Avalone foi eleito suplente, mas acabou efetivado na cadeira pela ida do então titular, Guilherme Maluf, para o Tribunal de Contas do Estado (TCE-MT).

Conforme a Lei Eleitoral, o limite de gastos para a campanha ao cargo de deputado estadual é de R$ 1 milhão. Embora o então candidato tenha declarado R$ 999,9 mil em despesas, três dias antes das eleições foram apreendidos R$ 89,9 mil em veículo de sua campanha, que estava adesivado no vidro traseiro e que continha santinhos do candidato, encontrados no interior do veículo. Assim, este recurso apreendido faria com que o limite gastos para a campanha fosse ultrapassado.

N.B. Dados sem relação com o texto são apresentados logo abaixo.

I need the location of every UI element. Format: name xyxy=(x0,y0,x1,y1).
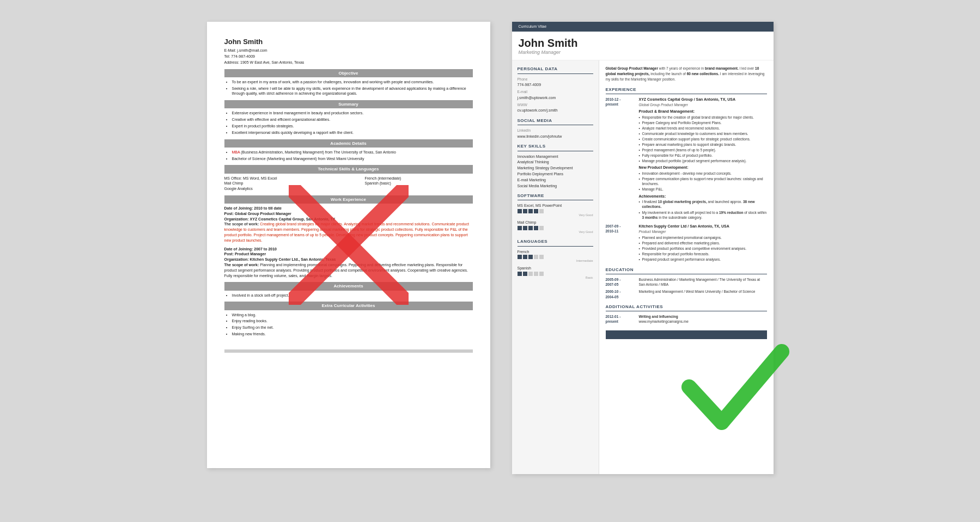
work-post-1: Post: Global Group Product Manager xyxy=(224,211,473,217)
www-value: cv.uptowork.com/j.smith xyxy=(518,108,593,113)
left-address: Address: 1905 W East Ave, San Antonio, T… xyxy=(224,60,473,65)
bar xyxy=(528,209,533,213)
bar xyxy=(523,209,527,213)
edu-entry-1: 2005-09 - 2007-05 Business Administratio… xyxy=(606,277,767,287)
list-item: Creative with effective and efficient or… xyxy=(232,117,473,122)
list-item: Fully responsible for P&L of product por… xyxy=(639,153,767,158)
good-resume: Curriculum Vitae John Smith Marketing Ma… xyxy=(512,22,774,474)
languages-title: Languages xyxy=(518,238,593,246)
additional-details-1: Writing and Influencing www.mymarketingc… xyxy=(639,314,767,324)
software-item-1: MS Excel, MS PowerPoint Very Good xyxy=(518,203,593,217)
work-scope-2: The scope of work: Planning and implemen… xyxy=(224,262,473,278)
list-item: Prepared product segment performance ana… xyxy=(639,257,767,262)
list-item: Seeking a role, where I will be able to … xyxy=(232,86,473,97)
list-item: Prepare Category and Portfolio Deploymen… xyxy=(639,120,767,125)
achievements-list: Involved in a stock sell-off project. xyxy=(224,293,473,298)
bar xyxy=(534,226,538,230)
skills-left: MS Office: MS Word, MS Excel Mail Chimp … xyxy=(224,176,343,192)
edu-details-2: Marketing and Management / West Miami Un… xyxy=(639,289,767,299)
summary-header: Summary xyxy=(224,100,473,108)
list-item: I finalized 10 global marketing projects… xyxy=(639,199,767,209)
email-label: E-mail xyxy=(518,89,593,94)
bar xyxy=(518,226,522,230)
social-media-title: Social Media xyxy=(518,118,593,125)
software-level-2: Very Good xyxy=(518,230,593,235)
software-name-1: MS Excel, MS PowerPoint xyxy=(518,203,593,208)
bar-empty xyxy=(539,255,544,259)
achievements-header: Achievements xyxy=(224,282,473,290)
academic-list: MBA (Business Administration, Marketing … xyxy=(224,150,473,162)
list-item: Responsible for the creation of global b… xyxy=(639,115,767,120)
bar-empty xyxy=(534,255,538,259)
bar xyxy=(528,226,533,230)
exp-entry-2: 2007-09 - 2010-11 Kitchen Supply Center … xyxy=(606,224,767,262)
exp-company-2: Kitchen Supply Center Ltd / San Antonio,… xyxy=(639,224,767,229)
exp-company-1: XYZ Cosmetics Capital Group / San Antoni… xyxy=(639,97,767,102)
bar xyxy=(518,255,522,259)
key-skills-title: Key Skills xyxy=(518,143,593,151)
technical-skills: MS Office: MS Word, MS Excel Mail Chimp … xyxy=(224,176,473,192)
skill-item: E-mail Marketing xyxy=(518,177,593,183)
good-resume-wrapper: Curriculum Vitae John Smith Marketing Ma… xyxy=(512,22,774,474)
left-tel: Tel: 774-987-4009 xyxy=(224,54,473,59)
work-org-1: Organization: XYZ Cosmetics Capital Grou… xyxy=(224,217,473,222)
cv-footer-bar xyxy=(606,330,767,339)
list-item: Manage product portfolio (product segmen… xyxy=(639,158,767,163)
list-item: Excellent interpersonal skills quickly d… xyxy=(232,130,473,136)
bar-empty xyxy=(539,209,544,213)
summary-list: Extensive experience in brand management… xyxy=(224,110,473,135)
summary-bold-1: Global Group Product Manager xyxy=(606,66,658,70)
exp-dates-1: 2010-12 - present xyxy=(606,97,636,220)
skill-item: Mail Chimp xyxy=(224,181,343,186)
work-post-2: Post: Product Manager xyxy=(224,251,473,257)
edu-entry-2: 2000-10 - 2004-05 Marketing and Manageme… xyxy=(606,289,767,299)
lang-item-1: French Intermediate xyxy=(518,249,593,263)
list-item: Analyze market trends and recommend solu… xyxy=(639,126,767,131)
lang-level-1: Intermediate xyxy=(518,259,593,263)
bar xyxy=(523,226,527,230)
list-item: MBA (Business Administration, Marketing … xyxy=(232,150,473,155)
additional-url-1: www.mymarketingcamaigns.me xyxy=(639,319,767,324)
cv-label: Curriculum Vitae xyxy=(519,24,547,28)
bad-resume-wrapper: John Smith E-Mail: j.smith@mail.com Tel:… xyxy=(207,22,490,468)
skill-item: Spanish (basic) xyxy=(354,181,473,186)
bar xyxy=(534,209,538,213)
edu-dates-1: 2005-09 - 2007-05 xyxy=(606,277,636,287)
work-entry-1: Date of Joining: 2010 to till date Post:… xyxy=(224,206,473,243)
email-value: j.smith@uptowork.com xyxy=(518,95,593,101)
list-item: Enjoy reading books. xyxy=(232,318,473,324)
bar xyxy=(518,272,522,276)
software-bars-2 xyxy=(518,226,593,230)
software-level-1: Very Good xyxy=(518,213,593,218)
phone-value: 774-987-4009 xyxy=(518,82,593,88)
additional-title: Additional Activities xyxy=(606,304,767,311)
phone-label: Phone xyxy=(518,77,593,82)
skill-item: Innovation Management xyxy=(518,154,593,159)
cv-body: Personal Data Phone 774-987-4009 E-mail … xyxy=(512,60,774,474)
list-item: Writing a blog. xyxy=(232,312,473,318)
cv-header-bar: Curriculum Vitae xyxy=(512,22,774,32)
exp-subsection-npd: New Product Development: xyxy=(639,165,767,170)
mba-text: MBA xyxy=(232,150,240,154)
list-item: Create communication support plans for s… xyxy=(639,137,767,142)
additional-title-1: Writing and Influencing xyxy=(639,314,767,319)
objective-header: Objective xyxy=(224,69,473,77)
edu-dates-2: 2000-10 - 2004-05 xyxy=(606,289,636,299)
academic-header: Academic Details xyxy=(224,139,473,148)
cv-left-col: Personal Data Phone 774-987-4009 E-mail … xyxy=(512,60,599,474)
exp-bullets-ach: I finalized 10 global marketing projects… xyxy=(639,199,767,219)
list-item: My involvement in a stock sell-off proje… xyxy=(639,210,767,220)
skill-item: Social Media Marketing xyxy=(518,183,593,189)
exp-details-2: Kitchen Supply Center Ltd / San Antonio,… xyxy=(639,224,767,262)
bar xyxy=(523,272,527,276)
exp-bullets-2: Planned and implemented promotional camp… xyxy=(639,235,767,262)
software-item-2: Mail Chimp Very Good xyxy=(518,220,593,234)
list-item: Prepared and delivered effective marketi… xyxy=(639,241,767,245)
work-scope-1: The scope of work: Creating global brand… xyxy=(224,222,473,243)
list-item: Planned and implemented promotional camp… xyxy=(639,235,767,240)
cv-name: John Smith xyxy=(519,37,767,49)
extracurricular-list: Writing a blog. Enjoy reading books. Enj… xyxy=(224,312,473,337)
list-item: Making new friends. xyxy=(232,331,473,337)
additional-entry-1: 2012-01 - present Writing and Influencin… xyxy=(606,314,767,324)
exp-bullets-npd: Innovation development - develop new pro… xyxy=(639,171,767,192)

De acordo com os fatos apresentados no processo, em 4 de outubro de 2018, agentes da Polícia Rodoviária Federal (PRF) abordaram no KM 560 da BR-070, veículo conduzido por Dener Antônio da Silva e que tinha como passageiros Rosenildo do Espírito Santo e Luiz da Guia de Alcântara. No veículo foi encontrada a vultuosa quantia de dinheiro em espécie.

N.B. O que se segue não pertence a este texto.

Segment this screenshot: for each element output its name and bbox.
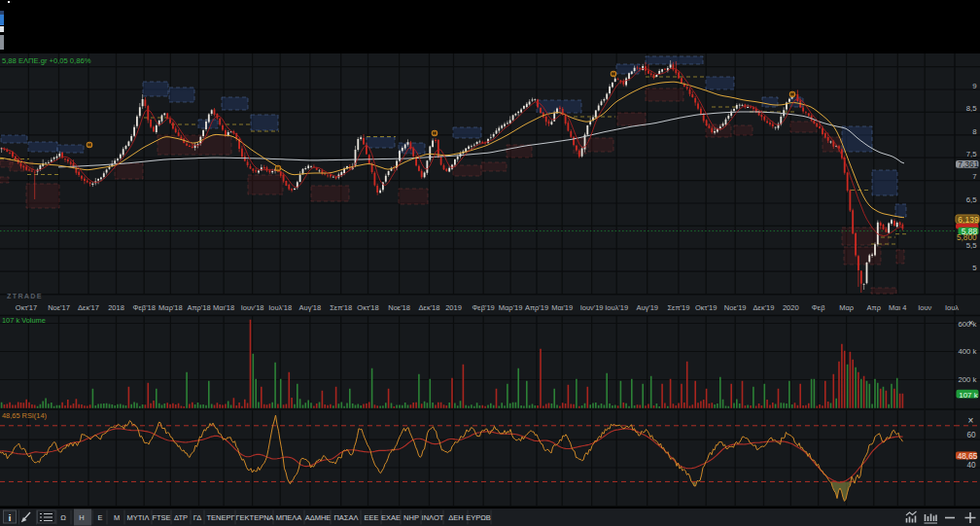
svg-text:5: 5 (972, 263, 977, 272)
svg-text:ΓΔ: ΓΔ (193, 513, 201, 522)
svg-text:Φεβ: Φεβ (812, 303, 825, 312)
svg-text:5,800: 5,800 (957, 233, 977, 242)
svg-text:ΕΥΡΩΒ: ΕΥΡΩΒ (466, 513, 491, 522)
svg-text:7,361: 7,361 (958, 159, 979, 169)
svg-text:×: × (968, 318, 973, 328)
svg-text:ΜΥΤΙΛ: ΜΥΤΙΛ (127, 513, 150, 522)
svg-text:200 k: 200 k (958, 375, 976, 384)
svg-text:Απρ'19: Απρ'19 (525, 303, 548, 312)
svg-text:Μαρ'18: Μαρ'18 (158, 303, 183, 312)
svg-text:2019: 2019 (445, 303, 462, 312)
svg-text:Μαι'19: Μαι'19 (551, 303, 573, 312)
svg-text:40: 40 (966, 461, 976, 470)
svg-text:5,5: 5,5 (966, 241, 978, 250)
svg-text:5,88 ΕΛΠΕ.gr +0,05 0,86%: 5,88 ΕΛΠΕ.gr +0,05 0,86% (2, 56, 91, 65)
svg-text:Ω: Ω (60, 513, 66, 522)
svg-text:Νοε'17: Νοε'17 (48, 303, 70, 312)
svg-text:Μαρ: Μαρ (839, 303, 854, 312)
svg-text:i: i (9, 512, 12, 523)
svg-text:400 k: 400 k (958, 347, 976, 356)
svg-text:107 k: 107 k (959, 391, 979, 400)
svg-text:Οκτ'19: Οκτ'19 (695, 303, 717, 312)
svg-text:ΔΤΡ: ΔΤΡ (174, 513, 188, 522)
svg-text:8: 8 (972, 127, 976, 136)
svg-text:Μαι 4: Μαι 4 (889, 303, 907, 312)
svg-text:ΜΠΕΛΑ: ΜΠΕΛΑ (276, 513, 302, 522)
svg-text:Νοε'19: Νοε'19 (724, 303, 747, 312)
svg-text:×: × (968, 415, 974, 426)
svg-text:2018: 2018 (108, 303, 124, 312)
svg-text:48,65 RSI(14): 48,65 RSI(14) (2, 411, 47, 420)
svg-text:Ιουν: Ιουν (918, 303, 931, 312)
svg-text:ΕΕΕ: ΕΕΕ (364, 513, 378, 522)
svg-text:Σεπ'18: Σεπ'18 (330, 303, 352, 312)
svg-text:ΕΧΑΕ: ΕΧΑΕ (381, 513, 401, 522)
svg-text:600 k: 600 k (958, 320, 976, 329)
svg-text:7: 7 (972, 172, 976, 181)
svg-text:Αυγ'18: Αυγ'18 (299, 303, 322, 312)
svg-text:8,5: 8,5 (966, 104, 978, 113)
svg-text:Ιουν'19: Ιουν'19 (580, 303, 604, 312)
svg-text:Ιουν'18: Ιουν'18 (241, 303, 264, 312)
svg-text:ZTRADE: ZTRADE (7, 292, 43, 300)
svg-text:ΓΕΚΤΕΡΝΑ: ΓΕΚΤΕΡΝΑ (235, 513, 273, 522)
svg-text:Φεβ'18: Φεβ'18 (132, 303, 155, 312)
svg-text:7,5: 7,5 (966, 150, 978, 158)
svg-text:Ιουλ: Ιουλ (945, 303, 959, 312)
svg-text:E: E (97, 513, 102, 522)
svg-text:Απρ'18: Απρ'18 (187, 303, 210, 312)
svg-text:6,139: 6,139 (958, 215, 979, 225)
svg-text:Μαι'18: Μαι'18 (213, 303, 234, 312)
svg-text:Αυγ'19: Αυγ'19 (636, 303, 658, 312)
svg-text:Μαρ'19: Μαρ'19 (499, 303, 523, 312)
svg-text:Δεκ'19: Δεκ'19 (753, 303, 775, 312)
svg-text:ΝΗΡ: ΝΗΡ (403, 513, 419, 522)
svg-text:ΔΕΗ: ΔΕΗ (448, 513, 463, 522)
svg-text:107 k Volume: 107 k Volume (2, 316, 46, 325)
svg-text:6,5: 6,5 (966, 195, 978, 204)
svg-text:ΠΑΣΑΛ: ΠΑΣΑΛ (333, 513, 358, 522)
svg-text:ΙΝΛΟΤ: ΙΝΛΟΤ (422, 513, 444, 522)
svg-text:Ιουλ'19: Ιουλ'19 (605, 303, 628, 312)
svg-text:Δεκ'17: Δεκ'17 (78, 303, 99, 312)
svg-text:48,65: 48,65 (958, 452, 978, 461)
svg-text:9: 9 (972, 82, 976, 90)
svg-text:Δεκ'18: Δεκ'18 (419, 303, 440, 312)
svg-text:ΤΕΝΕΡΓ: ΤΕΝΕΡΓ (206, 513, 234, 522)
svg-text:Οκτ'17: Οκτ'17 (16, 303, 37, 312)
svg-text:Ιουλ'18: Ιουλ'18 (268, 303, 292, 312)
svg-text:Απρ: Απρ (867, 303, 881, 312)
svg-text:Νοε'18: Νοε'18 (388, 303, 410, 312)
svg-text:FTSE: FTSE (152, 513, 170, 522)
svg-text:ΑΔΜΗΕ: ΑΔΜΗΕ (305, 513, 332, 522)
svg-text:Οκτ'18: Οκτ'18 (357, 303, 378, 312)
svg-text:H: H (79, 513, 84, 522)
svg-text:M: M (114, 513, 120, 522)
svg-text:Φεβ'19: Φεβ'19 (472, 303, 494, 312)
svg-text:60: 60 (966, 431, 976, 439)
svg-text:Σεπ'19: Σεπ'19 (667, 303, 689, 312)
svg-text:2020: 2020 (783, 303, 799, 312)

Após a acurada análise dos fatos imputados e do conjunto probatório produzido, a conclusão é a de que o dinheiro apreendido pertence à campanha e foi entregue a um coordenador para execução de um engenhoso e complexo esquema de cooptação ilegal de votos ou para quitação de despesas de campanha não declaradas

Ministério Público

Um dos policiais relatou que o condutor do veículo afirmou que o dinheiro foi pego no escritório do candidato, localizado em Cuiabá, para pagar cabos eleitorais. Porém, mudou a versão quando inquirido na Polícia Federal, sem esclarecer a origem do dinheiro e sua destinação. Além disso, as versões do condutor e dos outros dois passageiros divergiram.

Em seu depoimento, Carlos Avalone confessou que o veículo abordado não só foi locado pela sua campanha como também estava sob a responsabilidade de Luiz da Guia, contratado por R$ 5 mil para desempenhar a função de coordenador na cidade de Cáceres, conforme consta de sua prestação de contas. Argumentou porém, desconhecer a origem e a destinação dos recursos apreendidos, bem como sustentou que tal numerário não seria empregado em sua campanha nem para qual finalidade.

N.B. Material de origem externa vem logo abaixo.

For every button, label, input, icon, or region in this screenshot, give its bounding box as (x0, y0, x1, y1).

O MP esclarece que “após a acurada análise dos fatos imputados e do conjunto probatório produzido, a inexorável conclusão é a de que o dinheiro apreendido pertence à campanha do representado e foi entregue a um coordenador de campanha para fins de execução de um engenhoso e complexo esquema de cooptação ilegal de votos ou para quitação de despesas de campanha não declaradas”.

Diante disso, o MP Eleitoral, manifestou-se pela procedência do pedido articulado na inicial, para condenar o representado a cassação do seu diploma de suplente de deputado estadual, com fundamento no artigo 30-A, da Lei Eleitoral.